Valid cross-country comparisons of student learning and pivotal factors contributing to it, such as teaching quality, offer the possibility to learn from outstandingly effective educational systems across the world and to improve learning in classrooms by providing policy relevant information. Yet, it often remains unclear whether the instruments used in international large–scale assessments work similarly across different cultural and linguistic groups, and thus can be used for comparing them. Using PISA 2012 data, we investigated data comparability of three teaching quality dimensions, namely student support, classroom management, and cognitive activation using a newly developed psychometric approach, namely alignment.
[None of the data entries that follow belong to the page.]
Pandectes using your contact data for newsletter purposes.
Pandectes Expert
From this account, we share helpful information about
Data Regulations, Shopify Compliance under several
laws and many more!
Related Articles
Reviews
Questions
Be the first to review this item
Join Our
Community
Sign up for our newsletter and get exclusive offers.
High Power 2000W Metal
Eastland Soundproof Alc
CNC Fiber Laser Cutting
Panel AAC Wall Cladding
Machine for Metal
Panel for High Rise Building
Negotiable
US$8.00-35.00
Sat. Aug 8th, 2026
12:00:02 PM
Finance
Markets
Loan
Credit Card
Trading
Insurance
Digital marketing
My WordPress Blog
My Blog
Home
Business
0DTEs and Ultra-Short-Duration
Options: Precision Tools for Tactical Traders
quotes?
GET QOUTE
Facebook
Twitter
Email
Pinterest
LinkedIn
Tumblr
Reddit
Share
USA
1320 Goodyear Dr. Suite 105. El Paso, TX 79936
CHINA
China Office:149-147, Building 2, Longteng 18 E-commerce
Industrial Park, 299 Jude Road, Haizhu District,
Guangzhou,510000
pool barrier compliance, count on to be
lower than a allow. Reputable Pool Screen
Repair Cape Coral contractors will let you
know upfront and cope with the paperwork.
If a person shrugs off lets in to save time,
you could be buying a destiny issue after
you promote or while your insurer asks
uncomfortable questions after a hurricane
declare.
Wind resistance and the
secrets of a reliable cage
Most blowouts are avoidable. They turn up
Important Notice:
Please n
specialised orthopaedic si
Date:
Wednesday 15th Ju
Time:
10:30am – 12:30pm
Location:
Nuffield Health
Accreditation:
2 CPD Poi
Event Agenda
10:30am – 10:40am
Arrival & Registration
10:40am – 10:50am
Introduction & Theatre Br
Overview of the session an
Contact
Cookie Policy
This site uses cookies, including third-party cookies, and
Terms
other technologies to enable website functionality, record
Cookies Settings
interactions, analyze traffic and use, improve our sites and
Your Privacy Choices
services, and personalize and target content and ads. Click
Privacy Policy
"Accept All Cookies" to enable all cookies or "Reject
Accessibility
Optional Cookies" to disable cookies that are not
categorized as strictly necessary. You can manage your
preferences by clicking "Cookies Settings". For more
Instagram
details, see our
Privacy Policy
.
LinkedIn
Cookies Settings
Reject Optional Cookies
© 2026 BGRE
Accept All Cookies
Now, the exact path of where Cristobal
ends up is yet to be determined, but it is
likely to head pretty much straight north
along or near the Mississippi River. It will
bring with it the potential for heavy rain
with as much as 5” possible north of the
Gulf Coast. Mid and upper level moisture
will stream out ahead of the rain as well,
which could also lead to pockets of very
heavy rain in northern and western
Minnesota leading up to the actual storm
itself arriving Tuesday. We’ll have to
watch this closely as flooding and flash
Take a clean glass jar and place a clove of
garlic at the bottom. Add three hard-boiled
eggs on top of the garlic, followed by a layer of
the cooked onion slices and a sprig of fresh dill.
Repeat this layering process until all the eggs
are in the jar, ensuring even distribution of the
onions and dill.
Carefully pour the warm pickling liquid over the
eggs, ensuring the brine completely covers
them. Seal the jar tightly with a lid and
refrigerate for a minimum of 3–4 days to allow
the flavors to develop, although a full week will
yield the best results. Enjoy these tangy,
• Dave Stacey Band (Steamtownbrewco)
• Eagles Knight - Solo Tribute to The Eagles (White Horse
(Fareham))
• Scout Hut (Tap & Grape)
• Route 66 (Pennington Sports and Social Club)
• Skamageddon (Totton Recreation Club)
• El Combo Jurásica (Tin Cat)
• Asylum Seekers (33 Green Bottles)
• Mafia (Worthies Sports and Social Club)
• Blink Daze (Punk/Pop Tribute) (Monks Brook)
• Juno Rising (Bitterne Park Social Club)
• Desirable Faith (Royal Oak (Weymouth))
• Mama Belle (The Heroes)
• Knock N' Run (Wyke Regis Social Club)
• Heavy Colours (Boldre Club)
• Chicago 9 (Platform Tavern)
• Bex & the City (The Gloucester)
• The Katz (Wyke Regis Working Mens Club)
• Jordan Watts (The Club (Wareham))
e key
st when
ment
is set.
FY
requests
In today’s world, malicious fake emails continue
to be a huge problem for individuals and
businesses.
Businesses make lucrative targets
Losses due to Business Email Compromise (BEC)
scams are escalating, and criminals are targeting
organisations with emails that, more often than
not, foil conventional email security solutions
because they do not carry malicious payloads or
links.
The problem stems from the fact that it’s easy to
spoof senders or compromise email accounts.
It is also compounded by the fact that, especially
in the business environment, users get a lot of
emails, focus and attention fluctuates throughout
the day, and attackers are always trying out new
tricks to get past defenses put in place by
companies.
Focusing on 15 countries, grouped into five linguistic clusters, we secondly assessed the impact of linguistic similarity on data comparability. Main findings include that (1) comparability of teaching quality measures is limited when comparing linguistically diverse countries; (2) the level of comparability varies across dimensions; (3) linguistic similarity considerably enhances the degree of comparability, except across the Chinese-speaking countries. Our study illustrates new and more flexible possibilities to test for data comparability and outlines the importance to consider cultural and linguistic differences when comparing teaching-related measures across groups. We discuss possible sources of lacking data comparability and implications for comparative educational research.
In PISA 2012, China was represented through separate educational systems. Hong Kong was not chosen for our study, since the language of instruction is English for a major part of the student population (OECD 2014). Since Shanghai, Macao, and Taipei were treated as separate educational systems in PISA 2012, we treat them as “countries” in our study for simplicity, even though they should be referred to as cities/educational systems.
Given the two-stage random sampling of students (stage 1) and schools (stage 2), PISA data does not provide information on the classroom level (Scherer et al. 2016).